» **WHAT TO WORK ON**:
Print exactly the lines from the one containing "August 2018" through the last line of the entries below; the pictures stay out of the copy.

::: RECORDED INFORMATION :::

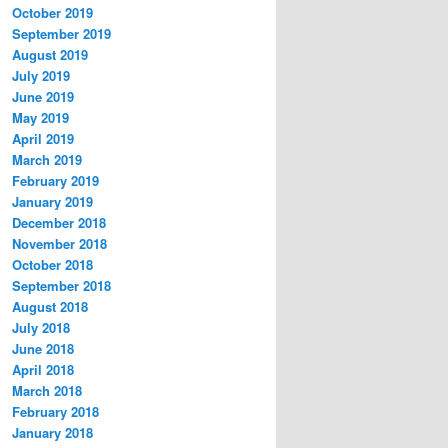
October 2019
September 2019
August 2019
July 2019
June 2019
May 2019
April 2019
March 2019
February 2019
January 2019
December 2018
November 2018
October 2018
September 2018
August 2018
July 2018
June 2018
April 2018
March 2018
February 2018
January 2018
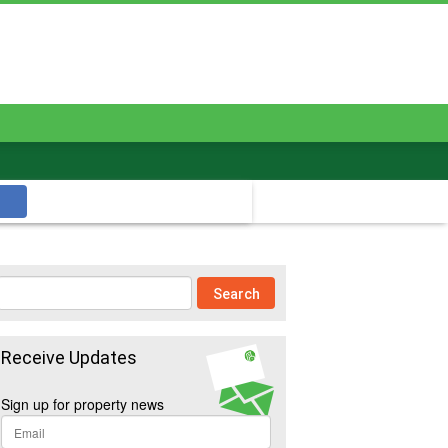
Receive Updates
Sign up for property news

:::

» **RESPONSE TO THE EXERCISE**:
August 2018
July 2018
June 2018
April 2018
March 2018
February 2018
January 2018
Receive Updates
Sign up for property news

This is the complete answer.